Prime Minister Jacinda Ardern has made the extraordinary claim that her government is the most committed to delivering progressive change since the mid-1970s. In other words, she is comparing her government to the Labour government of Norman Kirk and Bill Rowling.

Norman Kirk’s Labour government came into power after the National party had been the government for twelve years.

It makes sense for Labour’s campaign strategists to associate Ardern with Kirk. The Baby Boomers are conscientious voters. If they can be persuaded to see Jacinda as the re-incarnation of “Big Norm”, then those who remember the tragic fate of his government will want to do everything they can to ensure that hers does not share it. Kirk died in office, and Labour was thrown out after a single three-year term. Over the years, many members of the Baby Boom generation have asked themselves: How might New Zealand have fared if Kirk had lived and Labour had won a second term? Encouraging these voters to hope that, somehow, re-electing Jacinda will show them, isn’t a completely stupid idea.

It would be a good idea if Jacinda was a woman of action rather than words. She is seen as someone who has lofty progressive goals but not as someone who actually achieves them. Kirk was a man of action. Ardern’s government is all mouth and no trousers, all steam and no hangi.

When she does announce change it is never bold or unequivocal. For example, when she made the decision to withdraw from Iraq it wasn’t immediate but was to be phased out over three years. Her Captain’s call on Oil and Gas was the same. It was what Chris Trotter has described as a “post-dated cheque, not a decision with immediate effect.”

If Jacinda’s coalition government really was the progressive equal of Kirk’s, then it would have behaved very differently in the 100 days following its formation. Kirk, like his counterpart across the Tasman, Gough Whitlam, wasted no time in announcing a complete withdrawal of troops from Vietnam; abolishing compulsory military training; and recognising the People’s Republic of China. These were all commitments he had made while in opposition, and he lost no time fulfilling them in government. […]
And this, of course, is the fundamental difference between the Kirk/Rowling Government and Jacinda’s. Such decisions as the PM and her colleagues have made all tend toward the tentative, small steps of the preternaturally cautious. Entirely lacking is the bold, unequivocal gestures that distinguished the Third Labour Government. Kirk’s decision to send a frigate to the French nuclear testing ground at Mururoa. His cancellation of the 1973 Springbok Tour. Labour’s bold steps in public broadcasting. It’s economy-transforming superannuation scheme. Bill Rowling’s green-lighting of Matt Rata’s revolutionary Waitangi Tribunal. Kirk’s Government didn’t have to call itself “transformational” – it simply got on with the job of transforming New Zealand.

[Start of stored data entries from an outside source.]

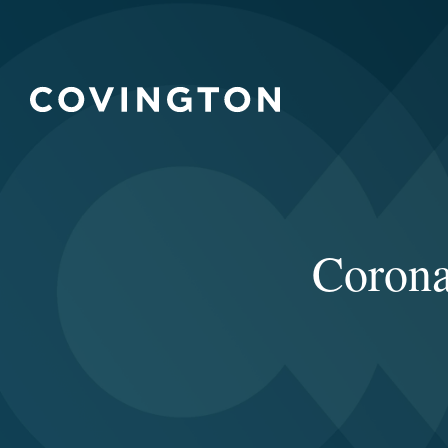
Corona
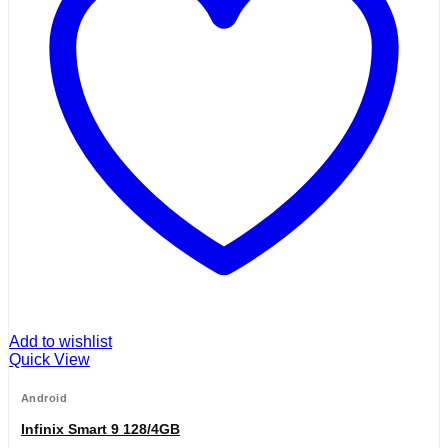
Add to wishlist
Quick View
Android
Infinix Smart 9 128/4GB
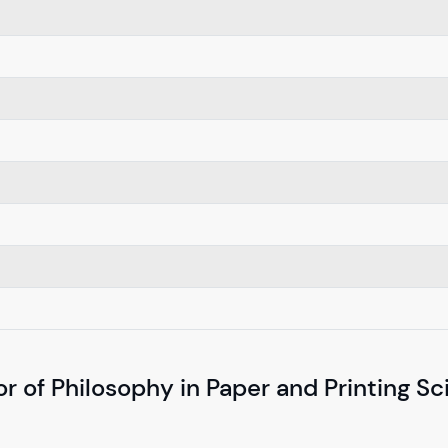
r of Philosophy in Paper and Printing S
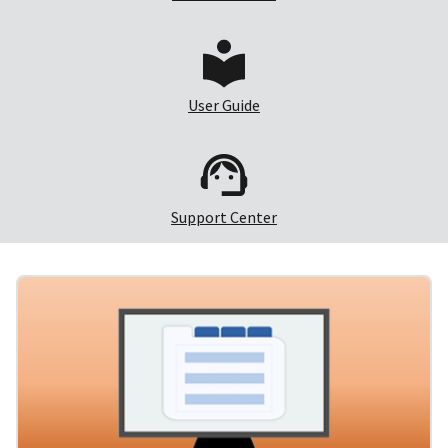
User Guide
Support Center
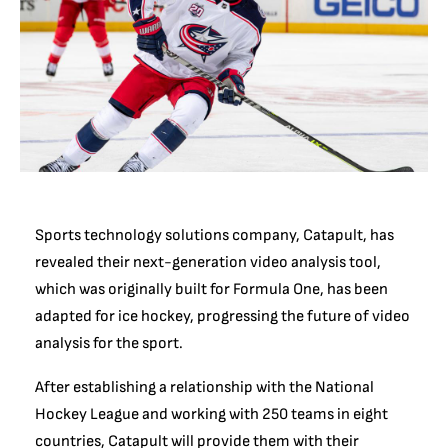
Sports technology solutions company, Catapult, has
revealed their next-generation video analysis tool,
which was originally built for Formula One, has been
adapted for ice hockey, progressing the future of video
analysis for the sport.
After establishing a relationship with the National
Hockey League and working with 250 teams in eight
countries, Catapult will provide them with their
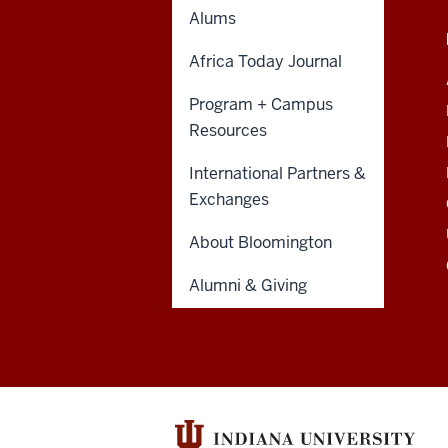
resources
Alums
CONTACT,
HAMILTON LUGAR SCHOOL
and
ADDRESS
BLOOMINGTON
AND
Africa Today Journal
ADDITIONAL
social
355 North Eagleson Avenue
LINKS
Program + Campus
Bloomington, IN
media
47405-1105
Resources
Email:
hls@iu.edu
channels
Phone: (812) 856-7900
International Partners &
Exchanges
About Bloomington
Alumni & Giving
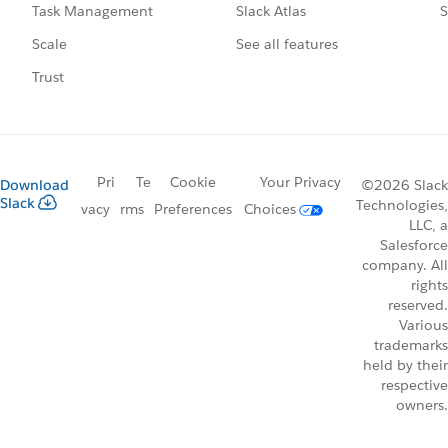
Slack Atlas
S
Task Management
See all features
Scale
Trust
Pri
Te
Cookie
Your Privacy
Download
©2026 Slack
Slack
Technologies,
vacy
rms
Preferences
Choices
LLC, a
Salesforce
company. All
rights
reserved.
Various
trademarks
held by their
respective
owners.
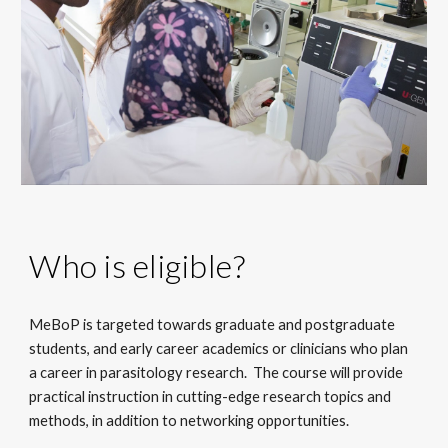
Who is eligible?
MeBoP is targeted towards graduate and postgraduate 
students, and early career academics or clinicians who plan 
a career in parasitology research.  The course will provide 
practical instruction in cutting-edge research topics and 
methods, in addition to networking opportunities.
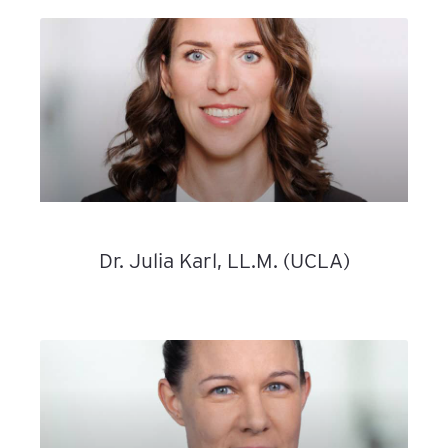
Dr. Julia Karl, LL.M. (UCLA)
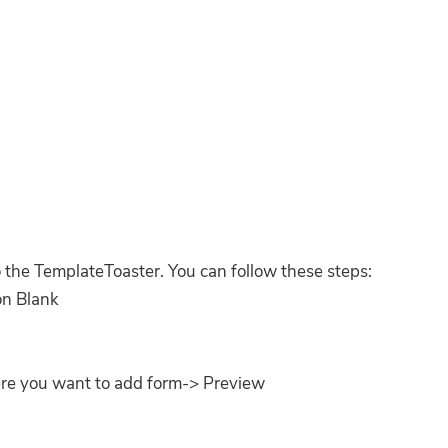
 the TemplateToaster. You can follow these steps:
 on Blank
ere you want to add form-> Preview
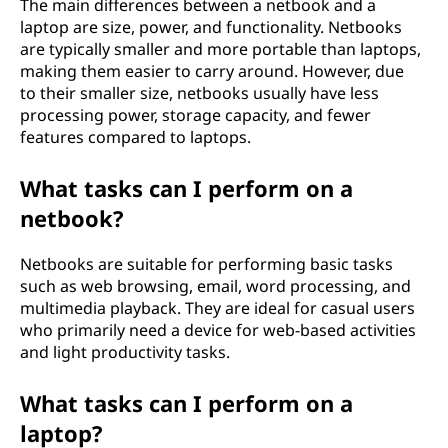
The main differences between a netbook and a
laptop are size, power, and functionality. Netbooks
are typically smaller and more portable than laptops,
making them easier to carry around. However, due
to their smaller size, netbooks usually have less
processing power, storage capacity, and fewer
features compared to laptops.
What tasks can I perform on a
netbook?
Netbooks are suitable for performing basic tasks
such as web browsing, email, word processing, and
multimedia playback. They are ideal for casual users
who primarily need a device for web-based activities
and light productivity tasks.
What tasks can I perform on a
laptop?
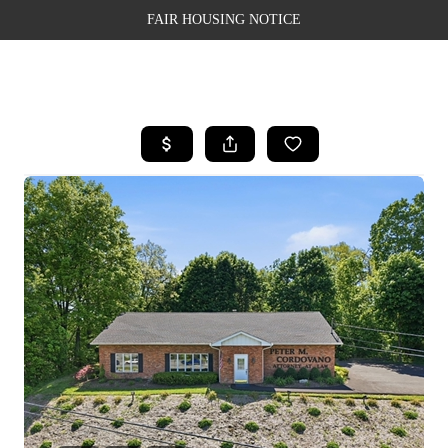
FAIR HOUSING NOTICE
HOME
SEARCH LISTINGS
TOP AREAS
BUYING
SELLING
FINANCING
WEALTH SERIES
HOME VALUE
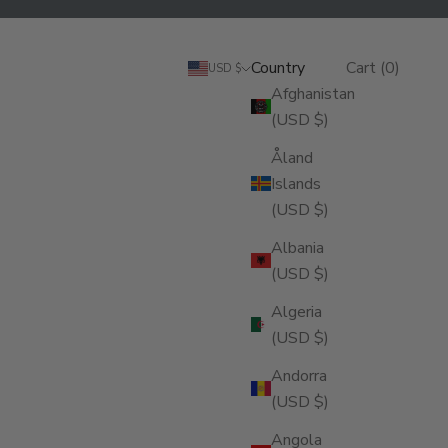
Search
Cart
Country
Login
Search
Cart (
0
)
USD $
Afghanistan
(USD $)
Åland
Islands
(USD $)
Albania
(USD $)
Algeria
(USD $)
Andorra
(USD $)
Angola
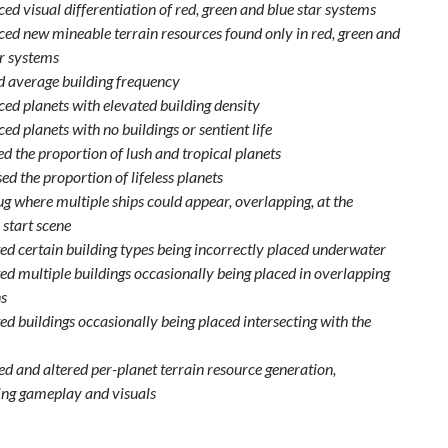
ed visual differentiation of red, green and blue star systems
ced new mineable terrain resources found only in red, green and
ar systems
 average building frequency
ced planets with elevated building density
ed planets with no buildings or sentient life
d the proportion of lush and tropical planets
d the proportion of lifeless planets
ug where multiple ships could appear, overlapping, at the
 start scene
ed certain building types being incorrectly placed underwater
ed multiple buildings occasionally being placed in overlapping
ns
ed buildings occasionally being placed intersecting with the
d and altered per-planet terrain resource generation,
ng gameplay and visuals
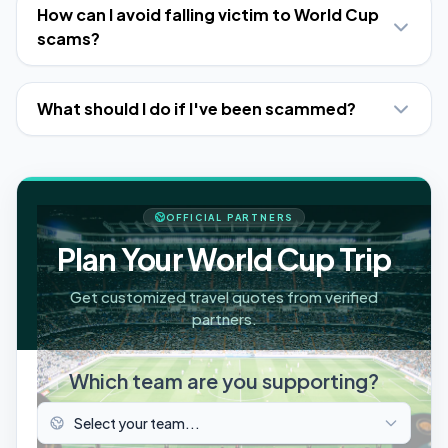
How can I avoid falling victim to World Cup
scams?
What should I do if I've been scammed?
OFFICIAL PARTNERS
Plan Your World Cup Trip
Get customized travel quotes from verified
partners.
Which team are you supporting?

To be fair though, Norman Kirk was not hamstrung by coalition partners. Ardern is in many ways a figurehead. Her inability to reshuffle any of the NZ First MPs in cabinet illustrates that fact brutally.

Another brutal difference is housing. The third Labour government constructed in just three years, thousands of State houses to address the housing shortage of the seventies.

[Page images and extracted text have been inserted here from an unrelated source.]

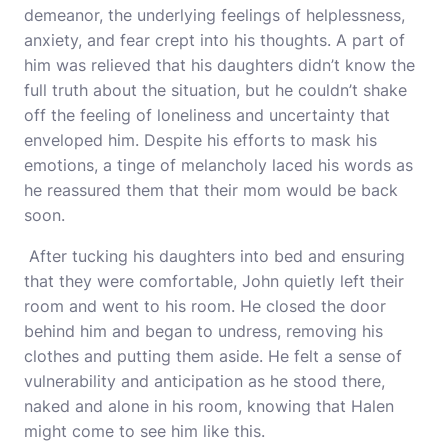
demeanor, the underlying feelings of helplessness,
anxiety, and fear crept into his thoughts. A part of
him was relieved that his daughters didn’t know the
full truth about the situation, but he couldn’t shake
off the feeling of loneliness and uncertainty that
enveloped him. Despite his efforts to mask his
emotions, a tinge of melancholy laced his words as
he reassured them that their mom would be back
soon.
After tucking his daughters into bed and ensuring
that they were comfortable, John quietly left their
room and went to his room. He closed the door
behind him and began to undress, removing his
clothes and putting them aside. He felt a sense of
vulnerability and anticipation as he stood there,
naked and alone in his room, knowing that Halen
might come to see him like this.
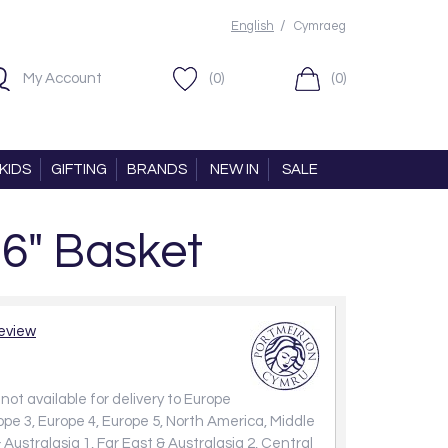
/
English
Cymraeg
My Account
(0)
(0)
KIDS
GIFTING
BRANDS
NEW IN
SALE
16" Basket
review
not available for delivery to Europe
rope 3, Europe 4, Europe 5, North America, Middle
 Australasia 1, Far East & Australasia 2, Central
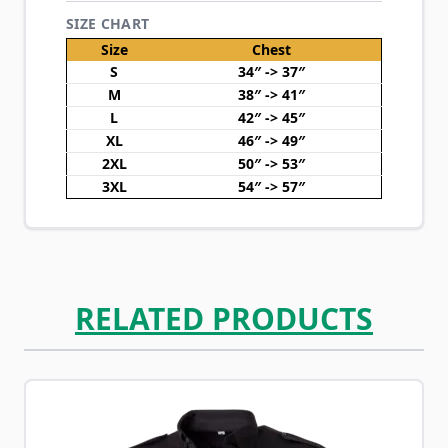
SIZE CHART
Size
Chest
S
34″ -> 37″
M
38″ -> 41″
L
42″ -> 45″
XL
46″ -> 49″
2XL
50″ -> 53″
3XL
54″ -> 57″
RELATED PRODUCTS
Navigating through the elements of the carousel is possib
Press to skip carousel
Press to go to carousel navigation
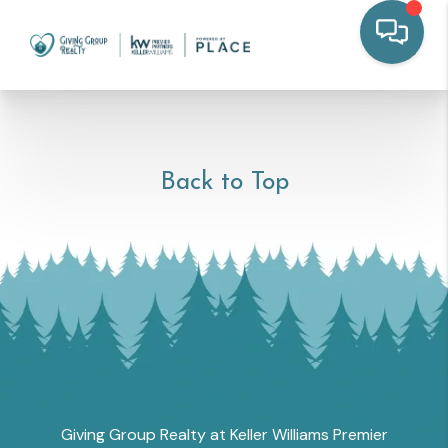
Back to Top
Giving Group Realty at Keller Williams Premier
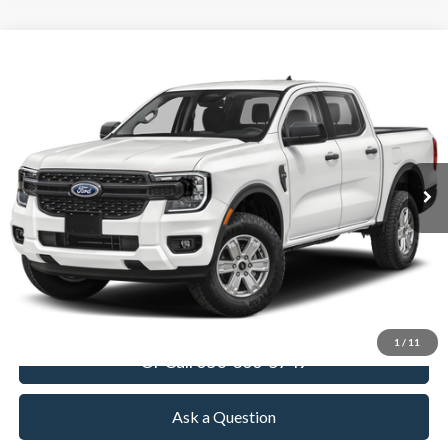
Compare Vehicle
2026
Ford Ranger
XL
BUY
FINANCE
LEASE
VIN:
1FTER4PHXTLE43855
Stock:
TLE43855
Model:
R4P
$39,305
Ext.
Int.
In Stock
TOWNE FORD PRICING
More
View Details
Get Today's Price
1
/
11
Or Call 650-366-5749
Ask a Question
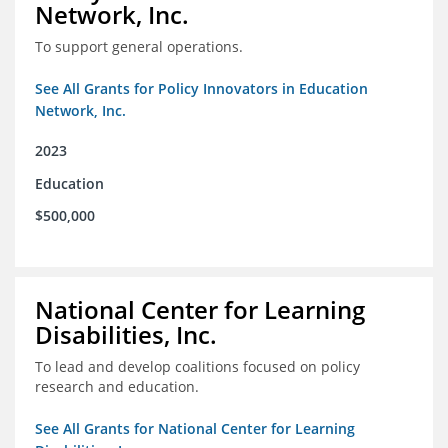
Network, Inc.
To support general operations.
See All Grants for Policy Innovators in Education
Network, Inc.
2023
Education
$500,000
National Center for Learning
Disabilities, Inc.
To lead and develop coalitions focused on policy
research and education.
See All Grants for National Center for Learning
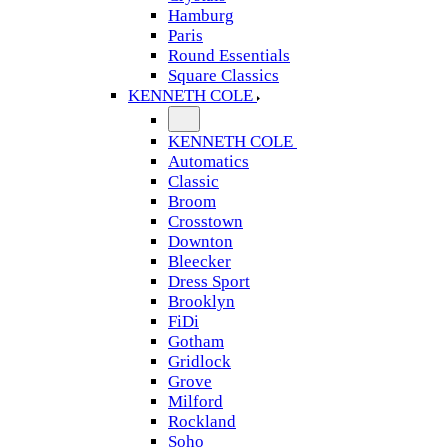
Hamburg
Paris
Round Essentials
Square Classics
KENNETH COLE
KENNETH COLE
Automatics
Classic
Broom
Crosstown
Downton
Bleecker
Dress Sport
Brooklyn
FiDi
Gotham
Gridlock
Grove
Milford
Rockland
Soho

In one respect, however, Jacinda’s government is comparable to Kirks. Not in the policy sense, but in terms of its heterogenous political composition. The Labour Party of the 1970s was a very broad church, encompassing everyone from rabid anti-communists, to American-style liberals, to avowed socialists. Jacinda’s coalition encompasses a very similar political assortment. From the social conservatives and economic radicals in NZ First, to the social liberals in Labour and the Greens. (Direct descendants of the ground-breaking Values Party which was also an artefact of 1972.)
And yet, even here, the comparison falters. Norman Kirk bestrode his party like a colossus. He kept a copy of Labour’s manifesto at his elbow in Cabinet meetings – and woe betide the minister who attempted to deviate from it. Jacinda does not command her government in anything like the same way. What she does is front it. Spectacularly well, it must be said, but only in the way that a ‘method’ actor is spectacularly good. She has the same instinct for the camera; the same ability to deliver her lines with gut-wrenching conviction.
Norman Kirk wrote his own.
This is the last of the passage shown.